• [Requirement]
Going through the entries below, copy out each line that contains "label".

• [Data supplied]
============
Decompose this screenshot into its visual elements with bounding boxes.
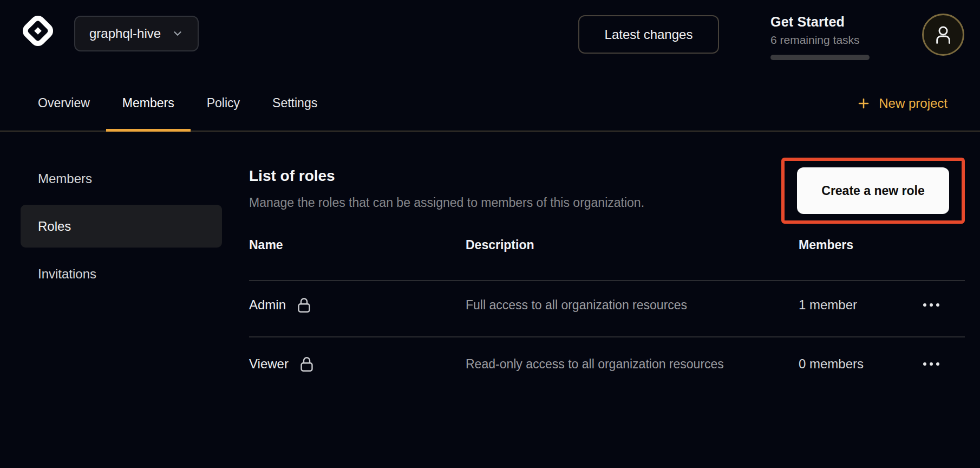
hive-logo-icon — [20, 13, 56, 49]
annotation-highlight-box: Create a new role — [781, 158, 965, 224]
top-bar: graphql-hive Latest changes Get Started … — [0, 0, 980, 76]
role-members-count: 0 members — [799, 356, 923, 372]
plus-icon — [857, 97, 870, 110]
new-project-link[interactable]: New project — [857, 76, 948, 131]
column-header-members: Members — [799, 237, 923, 253]
user-avatar[interactable] — [922, 14, 964, 56]
chevron-down-icon — [172, 28, 184, 40]
org-selector[interactable]: graphql-hive — [74, 16, 199, 51]
create-role-button[interactable]: Create a new role — [797, 167, 949, 214]
tab-overview[interactable]: Overview — [22, 76, 106, 131]
members-sidebar: Members Roles Invitations — [21, 157, 222, 295]
latest-changes-button[interactable]: Latest changes — [578, 15, 719, 54]
column-header-name: Name — [249, 237, 466, 253]
tab-policy[interactable]: Policy — [191, 76, 256, 131]
role-name: Admin — [249, 297, 286, 313]
get-started-subtitle: 6 remaining tasks — [770, 34, 870, 47]
role-members-count: 1 member — [799, 297, 923, 313]
column-header-description: Description — [466, 237, 799, 253]
sidebar-item-invitations[interactable]: Invitations — [21, 252, 222, 295]
roles-panel: List of roles Manage the roles that can … — [249, 133, 965, 468]
ellipsis-icon — [923, 362, 926, 366]
ellipsis-icon — [923, 303, 926, 307]
row-actions-menu-button[interactable] — [923, 357, 948, 371]
table-row-admin: Admin Full access to all organization re… — [249, 281, 965, 337]
content-area: Members Roles Invitations List of roles … — [0, 133, 980, 468]
row-actions-menu-button[interactable] — [923, 298, 948, 312]
role-description: Read-only access to all organization res… — [466, 353, 736, 375]
roles-table-header: Name Description Members — [249, 229, 965, 281]
person-icon — [934, 24, 952, 45]
new-project-label: New project — [879, 96, 948, 111]
role-name-cell: Viewer — [249, 356, 466, 373]
org-tab-bar: Overview Members Policy Settings New pro… — [0, 76, 980, 132]
org-tabs: Overview Members Policy Settings — [22, 76, 334, 131]
get-started-widget[interactable]: Get Started 6 remaining tasks — [770, 14, 870, 60]
tab-settings[interactable]: Settings — [256, 76, 334, 131]
sidebar-item-roles[interactable]: Roles — [21, 205, 222, 248]
role-description: Full access to all organization resource… — [466, 294, 736, 316]
lock-icon — [297, 297, 311, 314]
role-name-cell: Admin — [249, 297, 466, 314]
lock-icon — [299, 356, 314, 373]
get-started-progress-bar — [770, 55, 870, 60]
role-name: Viewer — [249, 356, 289, 372]
table-row-viewer: Viewer Read-only access to all organizat… — [249, 337, 965, 391]
tab-members[interactable]: Members — [106, 76, 191, 131]
get-started-title: Get Started — [770, 14, 870, 30]
roles-table: Name Description Members Admin Full acce… — [249, 229, 965, 391]
org-selector-label: graphql-hive — [89, 26, 161, 41]
sidebar-item-members[interactable]: Members — [21, 157, 222, 200]
app-window: graphql-hive Latest changes Get Started … — [0, 0, 980, 468]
============
• [Solution for this problem]
new-project-label: New project — [879, 96, 948, 111]
org-selector-label: graphql-hive — [89, 26, 161, 41]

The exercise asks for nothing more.